La SAS SOMEBY sollicite une somme de 2.000 euros à titre de dommages-intérêts pour procédure abusive.
L’exercice d’une action en justice constituant un droit et ne pouvant donner lieu à l’octroi de dommages et intérêts qu’à la condition de caractériser une faute faisant dégénérer en abus l’exercice de l’action telle la malice, la mauvaise foi, l’erreur grossière équipollente au dol, dont la preuve n’est pas rapportée en l’espèce.La SAS SOMEBY sera dès lors déboutée de sa demande de dommages-intérêts.
V- SUR LES DEMANDES ACCESSOIRES
La SAS SOMEBY, qui succombe, supportera les dépens, en application de l’article 696 du code de procédure civile.
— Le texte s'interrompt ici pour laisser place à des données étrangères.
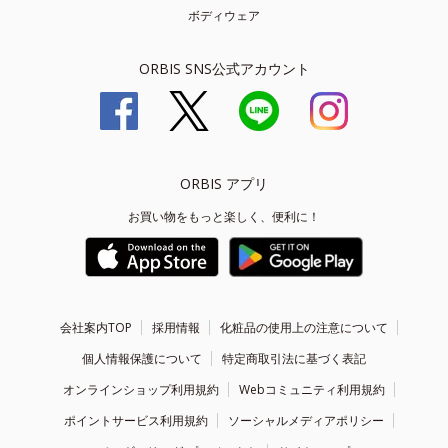
ボディウェア
ORBIS SNS公式アカウント
ORBIS アプリ
お買い物をもっと楽しく、便利に！
会社案内TOP
採用情報
化粧品の使用上の注意について
個人情報保護について
特定商取引法に基づく表記
オンラインショップ利用規約
Webコミュニティ利用規約
ポイントサービス利用規約
ソーシャルメディアポリシー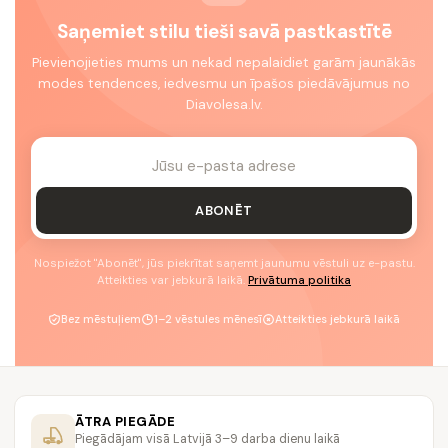
Saņemiet stilu tieši savā pastkastītē
Pievienojieties mums un nekad nepalaidiet garām jaunākās
modes tendences, iedvesmu un īpašos piedāvājumus no
Diavolesa.lv.
ABONĒT
Nospiežot "Abonēt", jūs piekrītat saņemt jaunumu vēstuli uz e-pastu.
Atteikties var jebkurā laikā.
Privātuma politika
Bez mēstuļiem
1–2 vēstules mēnesī
Atteikties jebkurā laikā
ĀTRA PIEGĀDE
Piegādājam visā Latvijā 3–9 darba dienu laikā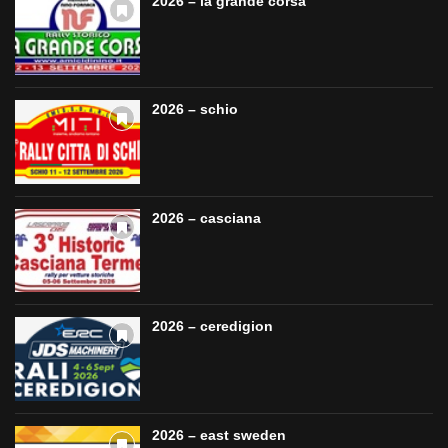
2026 – la grande corsa
2026 – schio
2026 – casciana
2026 – ceredigion
2026 – east sweden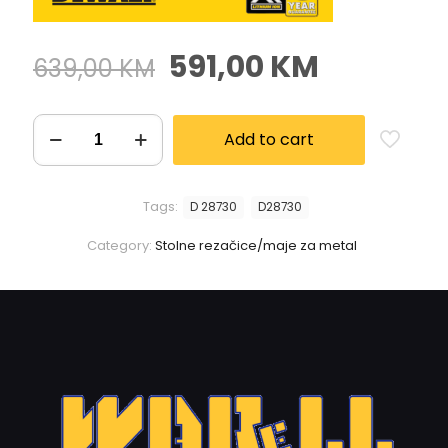
591,00
KM
639,00
KM
Add to cart
Tags:
D 28730
D28730
Category:
Stolne rezačice/maje za metal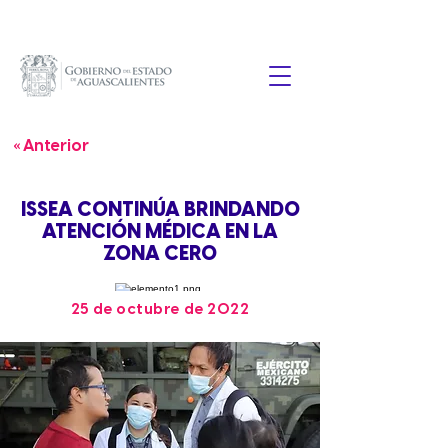
« Anterior
ISSEA CONTINÚA BRINDANDO
ATENCIÓN MÉDICA EN LA
ZONA CERO
25 de octubre de 2022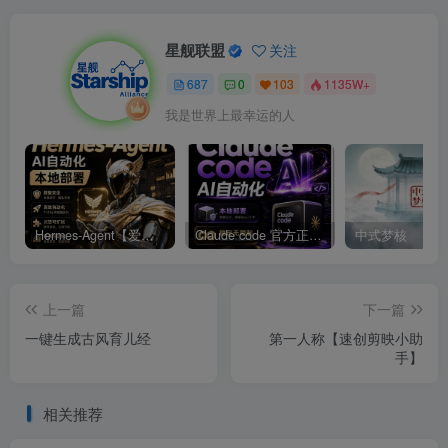
星舰联盟
关注
687
0
103
1135W+
我是世界上最幸运的人
Hermes-Agent【爱马仕】AI自动化部署【会员免费领取安装包】
Claude code 官方正版 超强工具【会员免费领取安装包】
中式梦核
上一篇
下一篇
一键生成古风育儿经
第一人称【速创剪映小助
手】
相关推荐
Sa demande au titre des frais irrépétibles sera rejetée. La demande au titre des frais irrépétibles de Mme [L] [Z] sera reçue pour un montant de 1.000 euros. La SAS SOMEBY, partie condamnée aux dépens, ne peut prétendre à une indemnité à ce titre et sera déboutée de sa demande.
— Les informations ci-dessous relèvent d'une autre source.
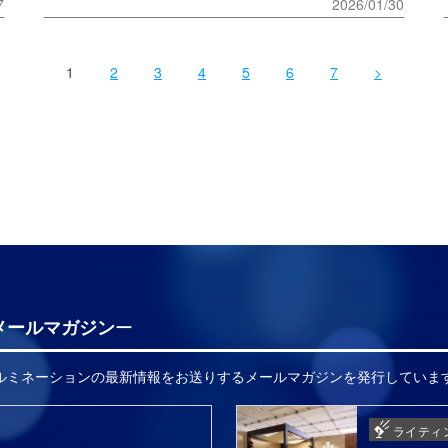
7
2026/01/30
1
2
3
4
5
6
7
>
メールマガジン
イルミネーションの最新情報をお送りするメールマガジンを発行していま
ライティ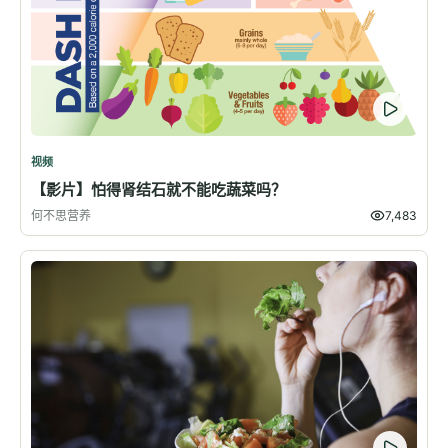
视频
【影片】怕得肾结石就不能吃蔬菜吗？
何不思营养
7,483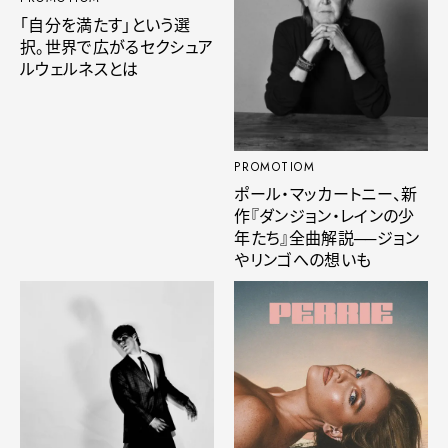
「自分を満たす」という選
択。世界で広がるセクシュア
ルウェルネスとは
PROMOTIOM
ポール・マッカートニー、新
作『ダンジョン・レインの少
年たち』全曲解説──ジョン
やリンゴへの想いも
La décision est assortie de l’exécution provisoire, en application de l’article 514 du code de procédure civile, dans sa version applicable au litige.
PAR CES MOTIFS
Le juge des contentieux de la protection statuant publiquement, par jugement mis à disposition au greffe, contradictoire et en premier ressort,
DEBOUTE Mme [L] [Z] de sa demande en nullité de l’avenant du 20 mars 2018 ;
DEBOUTE Mme [L] [Z] de sa demande d’inopposabilité de l’avenant du 20 mars 2018 en raison du dépassement de pouvoir du mandataire ;
PRONONCE la résiliation judiciaire du contrat conclu entre Mme [L] [Z], venant aux droits de M. [F] [Z], et la SAS SOMEBY le 18 mars 2018 et avenant du 20 mars 2018 portant sur un appartement à usage d’habitation situé [Adresse 2] aux torts de la locataire à compter de la présente décision ;
ORDONNE en conséquence à la SAS SOMEBY de restituer les clés du logement à Mme [L] [Z] dans un délai de quinze jours à compter de la signification du présent jugement ;
DEBOUTE Mme [L] [Z] de ses demandes de suppression des délais prévus par les articles L.412-1 et L.412-6 du code des procédures civiles d’exécution ;
DIT qu’à défaut pour la SAS SOMEBY d’avoir restitué les clés dans ce délai, la Mme [L] [Z] pourra, deux mois après la signification d’un commandement de quitter les lieux, faire procéder à son expulsion ainsi qu’à celle de tous occupants de son chef, conformément à l’article L.412-1 du code des procédures civiles d’exécution, y compris le cas échéant avec le concours d’un serrurier et de la force publique ;
DÉBOUTE Mme [L] [Z] de sa demande en paiement au titre des travaux de remise en état du logement et au titre de l’indemnisation du bien pendant lesdits travaux ;
DÉBOUTE Mme [L] [Z] de sa demande en paiement du delta entre les loyers perçus et les fruits civils perçus par la SAS SOMEBY dans le cadre des sous-locations ;
DÉBOUTE la SAS SOMEBY de sa demande de dommages et intérêts pour procédure abusive ;
CONDAMNE la SAS SOMEBY à payer à Mme [L] [Z] la somme de 1.000 euros en application de l’article 700 du code de procédure civile ;
DEBOUTE la SAS SOMEBY de sa demande formée en application de l’article 700 du code de procédure civile ;
CONDAMNE la SAS aux entiers dépens de la présente instance ;
DEBOUTE les parties du surplus de leurs prétentions,
RAPPELLE que la présente décision bénéficie de l’exécution provisoire de droit.